[Extracted records]
★ ★ ★ ★

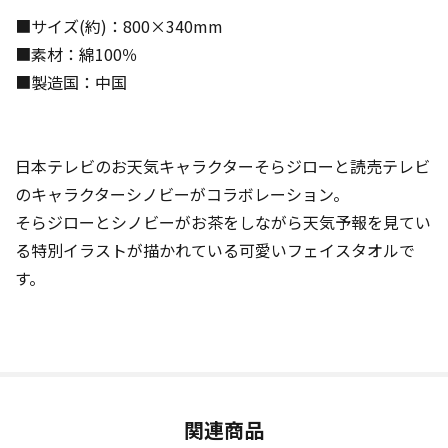
■サイズ(約)：800×340mm
■素材：綿100％
■製造国：中国
日本テレビのお天気キャラクターそらジローと読売テレビ
のキャラクターシノビーがコラボレーション。
そらジローとシノビーがお茶をしながら天気予報を見てい
る特別イラストが描かれている可愛いフェイスタオルで
す。
関連商品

★ ★ ★ ★

All the lines above are to be reproduced exactly, except the pictures.

* _Solved problem_
■サイズ(約)：800×340mm
■素材：綿100％
■製造国：中国
日本テレビのお天気キャラクターそらジローと読売テレビ
のキャラクターシノビーがコラボレーション。
そらジローとシノビーがお茶をしながら天気予報を見てい
る特別イラストが描かれている可愛いフェイスタオルで
す。
関連商品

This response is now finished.